Document layout analysis data =>
______________________________

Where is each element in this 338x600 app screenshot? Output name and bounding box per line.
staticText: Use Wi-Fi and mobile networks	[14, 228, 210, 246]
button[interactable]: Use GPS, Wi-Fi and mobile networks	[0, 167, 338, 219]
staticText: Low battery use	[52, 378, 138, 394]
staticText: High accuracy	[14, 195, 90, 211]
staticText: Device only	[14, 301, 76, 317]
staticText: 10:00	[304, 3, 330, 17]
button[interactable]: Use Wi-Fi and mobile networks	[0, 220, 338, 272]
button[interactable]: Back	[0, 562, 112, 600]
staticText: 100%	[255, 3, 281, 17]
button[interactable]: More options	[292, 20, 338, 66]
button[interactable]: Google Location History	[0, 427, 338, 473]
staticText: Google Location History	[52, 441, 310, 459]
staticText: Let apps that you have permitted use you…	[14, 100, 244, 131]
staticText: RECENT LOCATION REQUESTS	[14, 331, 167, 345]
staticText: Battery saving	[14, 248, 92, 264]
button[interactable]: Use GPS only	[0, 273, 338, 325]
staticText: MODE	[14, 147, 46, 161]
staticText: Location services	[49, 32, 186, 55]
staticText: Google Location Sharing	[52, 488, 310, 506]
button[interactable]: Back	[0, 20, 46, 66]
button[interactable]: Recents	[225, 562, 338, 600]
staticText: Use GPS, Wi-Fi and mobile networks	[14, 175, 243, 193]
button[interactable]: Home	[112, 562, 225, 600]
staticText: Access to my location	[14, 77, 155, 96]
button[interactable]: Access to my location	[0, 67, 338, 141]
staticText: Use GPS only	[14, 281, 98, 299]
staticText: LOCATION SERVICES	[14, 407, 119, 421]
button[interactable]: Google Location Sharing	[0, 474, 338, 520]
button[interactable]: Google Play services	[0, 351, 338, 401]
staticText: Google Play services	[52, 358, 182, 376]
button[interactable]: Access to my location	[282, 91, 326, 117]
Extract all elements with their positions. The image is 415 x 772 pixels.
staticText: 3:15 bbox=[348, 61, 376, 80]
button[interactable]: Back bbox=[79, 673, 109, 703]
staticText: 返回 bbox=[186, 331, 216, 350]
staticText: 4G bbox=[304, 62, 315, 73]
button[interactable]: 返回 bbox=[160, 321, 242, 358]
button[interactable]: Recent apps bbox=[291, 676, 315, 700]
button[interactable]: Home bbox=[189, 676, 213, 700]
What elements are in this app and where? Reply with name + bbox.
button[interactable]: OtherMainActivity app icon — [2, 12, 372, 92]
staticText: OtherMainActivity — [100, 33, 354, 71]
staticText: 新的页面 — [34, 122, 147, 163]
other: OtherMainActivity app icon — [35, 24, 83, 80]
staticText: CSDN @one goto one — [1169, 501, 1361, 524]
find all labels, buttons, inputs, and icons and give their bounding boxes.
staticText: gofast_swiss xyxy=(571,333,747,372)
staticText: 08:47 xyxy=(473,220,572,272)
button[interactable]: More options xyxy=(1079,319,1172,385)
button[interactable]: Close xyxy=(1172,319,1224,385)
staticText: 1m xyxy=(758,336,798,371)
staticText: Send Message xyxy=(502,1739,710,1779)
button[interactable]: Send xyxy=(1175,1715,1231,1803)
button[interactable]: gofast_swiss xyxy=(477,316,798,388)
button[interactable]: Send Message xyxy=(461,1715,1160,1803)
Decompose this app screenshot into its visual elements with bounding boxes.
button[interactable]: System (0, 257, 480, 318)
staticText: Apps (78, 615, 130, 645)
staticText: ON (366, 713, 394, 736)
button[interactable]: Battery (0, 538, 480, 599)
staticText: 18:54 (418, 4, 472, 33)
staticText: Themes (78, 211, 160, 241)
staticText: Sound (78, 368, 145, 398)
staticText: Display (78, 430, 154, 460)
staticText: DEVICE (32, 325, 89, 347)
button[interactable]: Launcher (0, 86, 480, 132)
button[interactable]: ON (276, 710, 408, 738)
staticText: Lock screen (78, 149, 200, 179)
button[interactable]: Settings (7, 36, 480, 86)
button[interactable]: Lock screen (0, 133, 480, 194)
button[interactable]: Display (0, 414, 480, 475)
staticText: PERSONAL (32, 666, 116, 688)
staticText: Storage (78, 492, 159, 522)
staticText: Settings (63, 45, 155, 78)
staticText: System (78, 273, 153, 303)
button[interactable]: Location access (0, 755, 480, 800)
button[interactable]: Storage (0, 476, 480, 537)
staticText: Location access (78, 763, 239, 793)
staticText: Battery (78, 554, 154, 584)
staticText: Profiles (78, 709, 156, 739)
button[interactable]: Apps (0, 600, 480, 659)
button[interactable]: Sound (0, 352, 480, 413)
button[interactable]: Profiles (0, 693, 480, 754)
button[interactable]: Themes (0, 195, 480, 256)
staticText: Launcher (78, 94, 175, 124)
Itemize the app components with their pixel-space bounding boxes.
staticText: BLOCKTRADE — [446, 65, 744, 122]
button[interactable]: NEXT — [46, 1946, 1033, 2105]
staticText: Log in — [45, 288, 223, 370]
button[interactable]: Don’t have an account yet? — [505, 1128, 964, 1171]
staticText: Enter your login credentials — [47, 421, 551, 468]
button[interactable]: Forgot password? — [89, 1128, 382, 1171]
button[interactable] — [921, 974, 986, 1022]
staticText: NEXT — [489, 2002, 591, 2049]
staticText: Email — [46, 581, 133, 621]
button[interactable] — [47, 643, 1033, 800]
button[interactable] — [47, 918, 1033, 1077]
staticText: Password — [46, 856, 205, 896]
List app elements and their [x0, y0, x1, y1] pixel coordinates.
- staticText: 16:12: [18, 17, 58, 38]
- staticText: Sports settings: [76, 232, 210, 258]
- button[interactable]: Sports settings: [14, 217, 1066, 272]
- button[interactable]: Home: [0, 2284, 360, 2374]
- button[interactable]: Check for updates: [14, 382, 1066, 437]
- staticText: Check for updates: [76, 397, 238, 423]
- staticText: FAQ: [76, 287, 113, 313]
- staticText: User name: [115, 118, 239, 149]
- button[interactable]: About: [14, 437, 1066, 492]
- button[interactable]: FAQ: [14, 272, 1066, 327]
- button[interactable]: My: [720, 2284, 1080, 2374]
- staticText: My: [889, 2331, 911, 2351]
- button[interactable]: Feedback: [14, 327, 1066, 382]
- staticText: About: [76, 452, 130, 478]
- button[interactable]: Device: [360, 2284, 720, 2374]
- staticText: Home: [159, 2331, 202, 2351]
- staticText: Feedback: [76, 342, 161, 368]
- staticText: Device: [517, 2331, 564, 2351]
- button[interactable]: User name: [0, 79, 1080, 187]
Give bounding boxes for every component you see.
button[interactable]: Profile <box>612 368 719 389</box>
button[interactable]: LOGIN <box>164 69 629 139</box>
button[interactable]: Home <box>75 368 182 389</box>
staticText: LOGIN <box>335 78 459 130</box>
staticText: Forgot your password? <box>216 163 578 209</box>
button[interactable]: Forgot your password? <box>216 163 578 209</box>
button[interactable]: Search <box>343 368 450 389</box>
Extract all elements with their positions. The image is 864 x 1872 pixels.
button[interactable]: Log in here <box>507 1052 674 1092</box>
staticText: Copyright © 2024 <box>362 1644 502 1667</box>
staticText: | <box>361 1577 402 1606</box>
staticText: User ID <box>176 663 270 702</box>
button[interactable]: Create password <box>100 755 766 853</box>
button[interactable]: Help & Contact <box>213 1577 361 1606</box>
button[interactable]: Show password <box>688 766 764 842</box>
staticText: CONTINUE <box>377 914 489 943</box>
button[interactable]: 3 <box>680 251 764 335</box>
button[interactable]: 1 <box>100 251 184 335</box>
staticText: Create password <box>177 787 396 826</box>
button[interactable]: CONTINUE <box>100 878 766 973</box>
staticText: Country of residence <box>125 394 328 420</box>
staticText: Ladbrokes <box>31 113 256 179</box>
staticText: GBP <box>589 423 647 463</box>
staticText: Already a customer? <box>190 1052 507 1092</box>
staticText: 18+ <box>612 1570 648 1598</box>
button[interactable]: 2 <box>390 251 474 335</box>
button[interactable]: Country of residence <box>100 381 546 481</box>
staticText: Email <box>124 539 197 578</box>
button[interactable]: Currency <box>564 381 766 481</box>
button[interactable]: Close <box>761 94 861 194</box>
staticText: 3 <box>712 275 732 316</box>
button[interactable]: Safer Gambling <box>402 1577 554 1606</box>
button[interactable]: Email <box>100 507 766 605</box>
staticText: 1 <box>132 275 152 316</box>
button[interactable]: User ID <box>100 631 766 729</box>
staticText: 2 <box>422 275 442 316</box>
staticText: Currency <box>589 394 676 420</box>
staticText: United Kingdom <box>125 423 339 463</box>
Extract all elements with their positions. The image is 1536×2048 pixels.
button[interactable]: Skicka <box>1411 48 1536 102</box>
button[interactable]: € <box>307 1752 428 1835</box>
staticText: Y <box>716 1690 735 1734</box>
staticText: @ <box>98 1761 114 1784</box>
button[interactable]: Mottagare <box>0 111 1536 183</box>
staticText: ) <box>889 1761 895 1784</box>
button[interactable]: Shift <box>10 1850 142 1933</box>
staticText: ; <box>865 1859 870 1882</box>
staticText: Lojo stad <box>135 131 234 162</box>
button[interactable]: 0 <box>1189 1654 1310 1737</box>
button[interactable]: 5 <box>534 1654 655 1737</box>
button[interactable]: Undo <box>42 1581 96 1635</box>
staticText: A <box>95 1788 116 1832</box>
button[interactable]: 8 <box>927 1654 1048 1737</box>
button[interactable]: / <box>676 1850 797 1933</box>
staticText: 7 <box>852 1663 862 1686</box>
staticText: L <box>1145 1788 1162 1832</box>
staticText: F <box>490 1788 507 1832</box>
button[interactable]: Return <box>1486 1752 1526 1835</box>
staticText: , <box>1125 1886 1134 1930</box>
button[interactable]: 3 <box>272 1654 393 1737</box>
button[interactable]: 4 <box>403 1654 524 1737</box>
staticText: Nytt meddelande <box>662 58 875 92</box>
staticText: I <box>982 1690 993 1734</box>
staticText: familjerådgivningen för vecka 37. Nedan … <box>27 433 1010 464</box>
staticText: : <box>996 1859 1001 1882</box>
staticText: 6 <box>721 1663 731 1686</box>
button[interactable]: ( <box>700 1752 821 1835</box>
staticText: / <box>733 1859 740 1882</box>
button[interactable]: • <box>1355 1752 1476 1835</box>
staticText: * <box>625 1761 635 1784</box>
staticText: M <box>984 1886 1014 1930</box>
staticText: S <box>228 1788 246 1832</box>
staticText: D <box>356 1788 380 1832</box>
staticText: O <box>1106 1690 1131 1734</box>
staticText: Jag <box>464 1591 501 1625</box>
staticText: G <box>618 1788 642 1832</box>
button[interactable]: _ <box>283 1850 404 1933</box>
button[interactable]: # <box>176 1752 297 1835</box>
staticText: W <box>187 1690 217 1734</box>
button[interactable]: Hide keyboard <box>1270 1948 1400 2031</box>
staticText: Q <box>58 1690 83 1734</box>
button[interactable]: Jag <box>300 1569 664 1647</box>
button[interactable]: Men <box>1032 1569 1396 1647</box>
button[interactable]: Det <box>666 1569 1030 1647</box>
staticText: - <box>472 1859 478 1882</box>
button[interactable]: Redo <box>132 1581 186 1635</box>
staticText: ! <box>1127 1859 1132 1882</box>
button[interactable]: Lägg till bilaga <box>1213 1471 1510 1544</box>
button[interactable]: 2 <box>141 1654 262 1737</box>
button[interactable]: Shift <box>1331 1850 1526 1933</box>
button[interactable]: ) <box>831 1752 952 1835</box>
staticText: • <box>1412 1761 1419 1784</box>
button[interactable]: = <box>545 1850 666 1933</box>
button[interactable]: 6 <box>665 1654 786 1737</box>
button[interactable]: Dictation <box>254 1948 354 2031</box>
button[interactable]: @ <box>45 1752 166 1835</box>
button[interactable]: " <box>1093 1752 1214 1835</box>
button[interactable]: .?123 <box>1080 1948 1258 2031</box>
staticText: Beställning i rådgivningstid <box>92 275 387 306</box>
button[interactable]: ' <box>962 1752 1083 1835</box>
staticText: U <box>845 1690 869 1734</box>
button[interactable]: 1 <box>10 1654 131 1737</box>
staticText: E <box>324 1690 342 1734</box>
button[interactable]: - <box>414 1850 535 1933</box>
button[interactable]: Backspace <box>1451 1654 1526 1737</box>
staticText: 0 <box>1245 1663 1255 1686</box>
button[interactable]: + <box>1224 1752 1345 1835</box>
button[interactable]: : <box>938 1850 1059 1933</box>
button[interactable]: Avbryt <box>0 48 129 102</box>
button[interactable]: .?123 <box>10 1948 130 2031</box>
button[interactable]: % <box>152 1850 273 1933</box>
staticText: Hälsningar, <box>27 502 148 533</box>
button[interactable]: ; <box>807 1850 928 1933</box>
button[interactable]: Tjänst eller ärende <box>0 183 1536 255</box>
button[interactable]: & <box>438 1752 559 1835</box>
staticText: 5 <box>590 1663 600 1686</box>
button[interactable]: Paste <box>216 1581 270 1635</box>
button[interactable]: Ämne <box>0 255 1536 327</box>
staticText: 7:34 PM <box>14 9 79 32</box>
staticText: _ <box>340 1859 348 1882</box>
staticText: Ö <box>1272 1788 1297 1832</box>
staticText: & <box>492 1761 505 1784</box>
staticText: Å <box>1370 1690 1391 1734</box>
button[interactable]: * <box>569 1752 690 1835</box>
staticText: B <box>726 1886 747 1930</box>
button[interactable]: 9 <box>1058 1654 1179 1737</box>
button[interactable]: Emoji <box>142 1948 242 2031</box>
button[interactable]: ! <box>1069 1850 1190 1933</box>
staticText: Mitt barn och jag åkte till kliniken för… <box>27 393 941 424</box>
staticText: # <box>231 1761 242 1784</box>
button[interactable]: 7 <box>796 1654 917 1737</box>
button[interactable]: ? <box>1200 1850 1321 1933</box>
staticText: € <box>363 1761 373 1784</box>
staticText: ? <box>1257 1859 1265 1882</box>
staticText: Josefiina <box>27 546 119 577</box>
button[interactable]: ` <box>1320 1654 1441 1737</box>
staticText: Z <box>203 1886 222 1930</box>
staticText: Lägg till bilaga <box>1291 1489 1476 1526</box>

______________________________

What the exercise asks => Wherever the string "Themes" appears in a line of the records, copy that line.

Solution =>
staticText: Themes (78, 211, 160, 241)
button[interactable]: Themes (0, 195, 480, 256)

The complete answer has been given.